In this notebook, we will create and refine features to improve model performance. 

In [16]:
import pandas as pd
import numpy as np

# I. Data daily

In [17]:
# Load the dataset
read_dir = '../data/processed/'
train_data = pd.read_excel(read_dir + 'train_data.xlsx')
test_data = pd.read_excel(read_dir + 'test_data.xlsx')
#X_train = pd.read_excel(read_dir + 'X_train.xlsx')
#y_train = pd.read_excel(read_dir + 'y_train.xlsx')
#X_test = pd.read_excel(read_dir + 'X_test.xlsx')
#y_test = pd.read_excel(read_dir + 'y_test.xlsx')

In [18]:
def create_features_and_split(data):
    df = data.copy()

    df['spread'] = df['tempmax'] - df['tempmin']
    df['temp_dew_diff'] = df['temp'] - df['dew']
    df['feelslike_diff'] = df['feelslike'] - df['temp']
    df['is_heatwave'] = (df['tempmax'].rolling(window=3, min_periods=1).min() >= 35).astype(int)
    df['PET'] = (0.0023 * df['solarenergy'] * 0.408 * np.sqrt(df['tempmax'] - df['tempmin']) * (df['temp'] + 17.8))
    df['daylight_duration_hours'] = (df['sunset'] - df['sunrise']).dt.total_seconds() / 3600
    df['wind_U'] = df['windspeed'] * np.sin(2 * np.pi * df['winddir'] / 360)
    df['wind_V'] = df['windspeed'] * np.cos(2 * np.pi * df['winddir'] / 360)
    df['pressure_daily_change'] = df['sealevelpressure'].diff(3)
    df['solar_cloud_interaction'] = df['solarradiation'] * (1 - (df['cloudcover'] / 100))
    df['wind_gust_ratio'] = df['windgust'] / (df['windspeed'] + 1e-6)
    
    if 'datetime' in df.columns:
        df['month_sin'] = np.sin(2 * np.pi * df['datetime'].dt.month / 12)
        df['month_cos'] = np.cos(2 * np.pi * df['datetime'].dt.month / 12)
        df['day_sin'] = np.sin(2 * np.pi * df['datetime'].dt.day_of_year / 365.25)
        df['day_cos'] = np.cos(2 * np.pi * df['datetime'].dt.day_of_year / 365.25)

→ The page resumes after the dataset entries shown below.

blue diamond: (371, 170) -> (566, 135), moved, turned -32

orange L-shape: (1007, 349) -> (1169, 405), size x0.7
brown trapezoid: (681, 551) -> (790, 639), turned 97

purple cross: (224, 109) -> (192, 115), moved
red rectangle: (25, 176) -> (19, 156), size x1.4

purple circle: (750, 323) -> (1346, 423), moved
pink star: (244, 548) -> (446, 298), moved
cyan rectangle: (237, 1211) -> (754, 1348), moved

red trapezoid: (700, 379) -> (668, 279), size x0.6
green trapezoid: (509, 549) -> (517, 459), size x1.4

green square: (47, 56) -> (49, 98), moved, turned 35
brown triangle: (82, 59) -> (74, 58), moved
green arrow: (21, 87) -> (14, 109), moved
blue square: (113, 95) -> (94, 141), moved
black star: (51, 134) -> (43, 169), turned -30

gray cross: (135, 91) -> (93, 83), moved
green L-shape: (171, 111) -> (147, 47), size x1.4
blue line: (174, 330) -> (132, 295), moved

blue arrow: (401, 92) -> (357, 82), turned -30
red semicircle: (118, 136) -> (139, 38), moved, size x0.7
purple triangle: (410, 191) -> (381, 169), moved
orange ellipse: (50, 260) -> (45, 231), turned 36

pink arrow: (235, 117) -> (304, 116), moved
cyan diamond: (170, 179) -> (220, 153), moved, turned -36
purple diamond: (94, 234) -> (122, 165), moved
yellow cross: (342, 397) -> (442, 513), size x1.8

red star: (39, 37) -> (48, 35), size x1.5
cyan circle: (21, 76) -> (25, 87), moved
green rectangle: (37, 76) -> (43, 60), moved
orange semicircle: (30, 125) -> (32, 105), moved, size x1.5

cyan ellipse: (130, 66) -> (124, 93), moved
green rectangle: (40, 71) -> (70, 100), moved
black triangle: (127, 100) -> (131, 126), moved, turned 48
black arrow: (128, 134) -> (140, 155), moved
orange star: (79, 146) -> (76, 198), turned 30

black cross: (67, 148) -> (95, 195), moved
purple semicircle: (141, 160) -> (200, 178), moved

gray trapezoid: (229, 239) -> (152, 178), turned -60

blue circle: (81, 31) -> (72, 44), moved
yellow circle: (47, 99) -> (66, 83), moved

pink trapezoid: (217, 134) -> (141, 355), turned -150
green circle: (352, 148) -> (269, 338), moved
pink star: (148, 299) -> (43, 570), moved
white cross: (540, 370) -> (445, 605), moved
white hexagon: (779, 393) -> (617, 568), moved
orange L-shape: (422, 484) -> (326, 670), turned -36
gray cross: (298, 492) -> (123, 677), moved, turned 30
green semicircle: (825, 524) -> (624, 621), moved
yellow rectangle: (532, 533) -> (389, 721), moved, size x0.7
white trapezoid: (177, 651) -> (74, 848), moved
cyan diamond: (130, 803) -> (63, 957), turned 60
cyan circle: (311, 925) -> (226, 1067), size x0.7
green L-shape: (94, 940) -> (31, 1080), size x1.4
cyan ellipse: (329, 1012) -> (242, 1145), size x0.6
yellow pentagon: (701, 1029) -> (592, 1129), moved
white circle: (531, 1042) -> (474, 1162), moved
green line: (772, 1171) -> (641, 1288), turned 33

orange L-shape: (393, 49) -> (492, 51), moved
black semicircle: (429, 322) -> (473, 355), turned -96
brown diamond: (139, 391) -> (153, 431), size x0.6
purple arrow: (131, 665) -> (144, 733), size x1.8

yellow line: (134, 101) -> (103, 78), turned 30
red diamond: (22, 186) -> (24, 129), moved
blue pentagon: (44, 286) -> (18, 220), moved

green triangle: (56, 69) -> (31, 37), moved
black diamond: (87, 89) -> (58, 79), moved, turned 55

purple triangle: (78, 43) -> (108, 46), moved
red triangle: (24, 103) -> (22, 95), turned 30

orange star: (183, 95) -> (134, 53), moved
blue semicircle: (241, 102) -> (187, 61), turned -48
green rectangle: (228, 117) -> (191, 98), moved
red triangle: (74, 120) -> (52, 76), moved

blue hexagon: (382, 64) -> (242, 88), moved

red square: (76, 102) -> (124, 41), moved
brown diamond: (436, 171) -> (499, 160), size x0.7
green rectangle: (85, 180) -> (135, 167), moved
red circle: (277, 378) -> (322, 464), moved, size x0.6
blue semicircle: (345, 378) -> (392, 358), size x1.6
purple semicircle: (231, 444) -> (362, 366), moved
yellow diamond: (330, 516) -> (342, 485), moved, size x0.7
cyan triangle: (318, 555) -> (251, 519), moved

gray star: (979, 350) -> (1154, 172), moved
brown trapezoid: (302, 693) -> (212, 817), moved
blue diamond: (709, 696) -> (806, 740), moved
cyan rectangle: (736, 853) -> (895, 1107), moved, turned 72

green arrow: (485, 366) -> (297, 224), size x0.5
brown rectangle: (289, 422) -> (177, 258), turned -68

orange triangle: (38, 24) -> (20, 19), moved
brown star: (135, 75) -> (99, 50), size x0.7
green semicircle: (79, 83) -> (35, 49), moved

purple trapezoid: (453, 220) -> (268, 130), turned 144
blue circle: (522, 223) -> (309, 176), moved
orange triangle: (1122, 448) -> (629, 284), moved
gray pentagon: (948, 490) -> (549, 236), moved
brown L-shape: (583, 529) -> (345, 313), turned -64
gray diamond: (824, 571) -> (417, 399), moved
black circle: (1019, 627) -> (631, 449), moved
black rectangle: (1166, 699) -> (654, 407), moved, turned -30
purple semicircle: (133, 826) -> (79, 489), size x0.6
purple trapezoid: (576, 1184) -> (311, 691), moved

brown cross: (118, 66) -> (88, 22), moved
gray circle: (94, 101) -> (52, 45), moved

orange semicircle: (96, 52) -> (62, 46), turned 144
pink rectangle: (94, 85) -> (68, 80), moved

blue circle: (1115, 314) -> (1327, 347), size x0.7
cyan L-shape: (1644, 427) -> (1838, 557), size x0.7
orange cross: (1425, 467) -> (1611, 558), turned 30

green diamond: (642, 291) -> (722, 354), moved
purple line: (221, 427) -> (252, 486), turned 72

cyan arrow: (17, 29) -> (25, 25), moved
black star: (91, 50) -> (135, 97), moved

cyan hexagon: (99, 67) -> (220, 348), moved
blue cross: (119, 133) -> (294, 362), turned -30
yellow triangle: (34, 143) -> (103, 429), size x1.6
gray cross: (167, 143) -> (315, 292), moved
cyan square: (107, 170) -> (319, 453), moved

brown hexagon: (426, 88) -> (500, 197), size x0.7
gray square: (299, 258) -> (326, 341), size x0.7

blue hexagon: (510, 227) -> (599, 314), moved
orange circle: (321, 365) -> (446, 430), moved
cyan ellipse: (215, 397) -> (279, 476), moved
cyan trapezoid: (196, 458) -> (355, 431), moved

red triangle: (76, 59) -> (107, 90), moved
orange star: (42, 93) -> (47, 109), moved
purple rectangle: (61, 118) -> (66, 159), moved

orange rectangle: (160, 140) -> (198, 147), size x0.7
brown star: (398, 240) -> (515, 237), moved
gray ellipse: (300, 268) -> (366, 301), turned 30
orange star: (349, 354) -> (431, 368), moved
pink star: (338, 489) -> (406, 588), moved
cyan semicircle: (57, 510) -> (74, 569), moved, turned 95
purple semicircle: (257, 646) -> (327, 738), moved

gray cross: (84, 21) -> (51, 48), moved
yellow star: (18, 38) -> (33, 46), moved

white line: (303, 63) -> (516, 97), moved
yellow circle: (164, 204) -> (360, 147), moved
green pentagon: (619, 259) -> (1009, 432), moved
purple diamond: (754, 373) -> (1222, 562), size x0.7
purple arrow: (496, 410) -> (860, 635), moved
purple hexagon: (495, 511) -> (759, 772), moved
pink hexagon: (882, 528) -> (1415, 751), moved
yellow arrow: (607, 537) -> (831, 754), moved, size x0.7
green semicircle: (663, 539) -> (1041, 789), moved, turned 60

    roll_cols = ['dew', 'humidity', 'precip', 'precipcover', 
                 'windgust', 'windspeed', 'sealevelpressure', 
                 'cloudcover', 'visibility', 'solarradiation', 
                 'solarenergy', 'uvindex', 'conditions_Clear', 
                 'conditions_Overcast', 'conditions_Partially cloudy', 
                 'conditions_Rain', 'conditions_Rain, Overcast', 
                 'conditions_Rain, Partially cloudy','spread', 
                 'temp_dew_diff', 'feelslike_diff', 'is_heatwave', 
                 'PET', 'daylight_duration_hours', 'wind_U', 'wind_V']

    lag_cols = ['spread', 'humidity', 'dew', 'precip',
                'precipcover', 'solarradiation',
                'sealevelpressure', 'windspeed', 'winddir',
                'windgust', 'cloudcover', 'visibility']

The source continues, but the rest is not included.